• [Exercise goal] This exercise calls for every line of the data below with the string "arrow" in it.

*** Opening The data ***

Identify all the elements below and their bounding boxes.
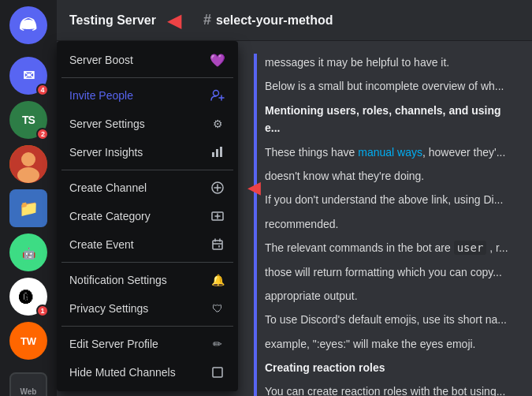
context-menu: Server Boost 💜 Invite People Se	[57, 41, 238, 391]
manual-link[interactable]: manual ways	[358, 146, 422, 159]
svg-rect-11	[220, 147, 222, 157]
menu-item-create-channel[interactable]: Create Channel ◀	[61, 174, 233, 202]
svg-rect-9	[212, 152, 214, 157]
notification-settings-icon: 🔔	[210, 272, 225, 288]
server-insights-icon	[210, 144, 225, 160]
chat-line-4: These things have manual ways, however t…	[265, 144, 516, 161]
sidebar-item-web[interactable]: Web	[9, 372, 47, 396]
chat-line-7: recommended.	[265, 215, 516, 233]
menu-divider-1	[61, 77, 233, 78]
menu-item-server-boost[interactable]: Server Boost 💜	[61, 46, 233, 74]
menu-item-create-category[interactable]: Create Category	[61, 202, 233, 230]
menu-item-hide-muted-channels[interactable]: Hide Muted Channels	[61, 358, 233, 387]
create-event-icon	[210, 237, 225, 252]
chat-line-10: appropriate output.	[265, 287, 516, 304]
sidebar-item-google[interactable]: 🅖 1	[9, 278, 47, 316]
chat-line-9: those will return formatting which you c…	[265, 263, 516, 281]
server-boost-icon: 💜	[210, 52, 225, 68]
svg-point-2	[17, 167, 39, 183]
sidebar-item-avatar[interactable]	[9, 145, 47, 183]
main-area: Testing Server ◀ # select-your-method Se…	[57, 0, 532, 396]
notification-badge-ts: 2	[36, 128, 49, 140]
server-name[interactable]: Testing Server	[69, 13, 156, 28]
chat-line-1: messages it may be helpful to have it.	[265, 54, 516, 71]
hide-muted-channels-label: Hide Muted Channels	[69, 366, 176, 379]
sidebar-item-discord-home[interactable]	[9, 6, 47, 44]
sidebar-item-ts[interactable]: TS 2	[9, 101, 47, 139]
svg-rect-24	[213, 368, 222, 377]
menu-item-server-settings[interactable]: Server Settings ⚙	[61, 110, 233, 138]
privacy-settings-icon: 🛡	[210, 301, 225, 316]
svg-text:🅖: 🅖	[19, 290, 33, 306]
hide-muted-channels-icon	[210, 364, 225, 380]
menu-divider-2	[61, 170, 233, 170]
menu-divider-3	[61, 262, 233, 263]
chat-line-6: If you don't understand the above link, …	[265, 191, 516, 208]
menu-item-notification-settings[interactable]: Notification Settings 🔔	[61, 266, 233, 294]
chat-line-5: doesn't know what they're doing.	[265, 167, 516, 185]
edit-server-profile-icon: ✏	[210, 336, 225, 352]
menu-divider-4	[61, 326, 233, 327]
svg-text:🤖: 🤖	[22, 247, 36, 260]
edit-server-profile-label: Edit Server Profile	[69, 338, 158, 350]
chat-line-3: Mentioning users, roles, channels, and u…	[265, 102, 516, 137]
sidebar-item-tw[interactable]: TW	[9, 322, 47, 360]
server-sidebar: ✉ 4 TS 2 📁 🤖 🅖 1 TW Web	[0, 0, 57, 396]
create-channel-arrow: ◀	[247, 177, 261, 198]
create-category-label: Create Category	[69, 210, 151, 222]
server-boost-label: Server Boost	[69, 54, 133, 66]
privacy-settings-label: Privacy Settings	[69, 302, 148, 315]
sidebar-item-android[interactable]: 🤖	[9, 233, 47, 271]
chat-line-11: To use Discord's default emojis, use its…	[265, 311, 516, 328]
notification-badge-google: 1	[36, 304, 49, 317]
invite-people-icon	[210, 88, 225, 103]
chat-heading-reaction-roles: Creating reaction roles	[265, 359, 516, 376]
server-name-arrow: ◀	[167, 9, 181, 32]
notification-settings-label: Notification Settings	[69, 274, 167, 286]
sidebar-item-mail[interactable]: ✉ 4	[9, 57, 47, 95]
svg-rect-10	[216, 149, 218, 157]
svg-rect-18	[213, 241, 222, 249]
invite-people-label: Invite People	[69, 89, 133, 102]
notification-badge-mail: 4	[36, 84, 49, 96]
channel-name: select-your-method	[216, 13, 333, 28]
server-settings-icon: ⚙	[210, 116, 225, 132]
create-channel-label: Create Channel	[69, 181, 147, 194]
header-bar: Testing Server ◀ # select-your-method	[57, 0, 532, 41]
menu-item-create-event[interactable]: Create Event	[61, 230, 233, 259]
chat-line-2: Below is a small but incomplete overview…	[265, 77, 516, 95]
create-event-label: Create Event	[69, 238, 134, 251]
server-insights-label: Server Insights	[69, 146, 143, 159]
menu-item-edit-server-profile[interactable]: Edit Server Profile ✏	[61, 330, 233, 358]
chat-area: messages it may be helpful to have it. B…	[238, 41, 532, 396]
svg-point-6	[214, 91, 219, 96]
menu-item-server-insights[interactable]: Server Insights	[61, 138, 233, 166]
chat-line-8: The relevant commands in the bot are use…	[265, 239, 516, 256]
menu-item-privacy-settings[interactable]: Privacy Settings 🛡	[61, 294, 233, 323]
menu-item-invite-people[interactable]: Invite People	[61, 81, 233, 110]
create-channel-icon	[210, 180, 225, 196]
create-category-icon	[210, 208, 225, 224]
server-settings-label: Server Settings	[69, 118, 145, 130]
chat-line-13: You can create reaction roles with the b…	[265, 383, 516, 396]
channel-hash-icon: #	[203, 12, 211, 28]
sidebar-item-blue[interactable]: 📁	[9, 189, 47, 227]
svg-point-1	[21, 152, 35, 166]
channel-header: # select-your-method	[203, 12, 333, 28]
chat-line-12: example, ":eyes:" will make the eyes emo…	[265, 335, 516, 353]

*** Closing The data ***

• [Result]
create-channel-arrow: ◀	[247, 177, 261, 198]
server-name-arrow: ◀	[167, 9, 181, 32]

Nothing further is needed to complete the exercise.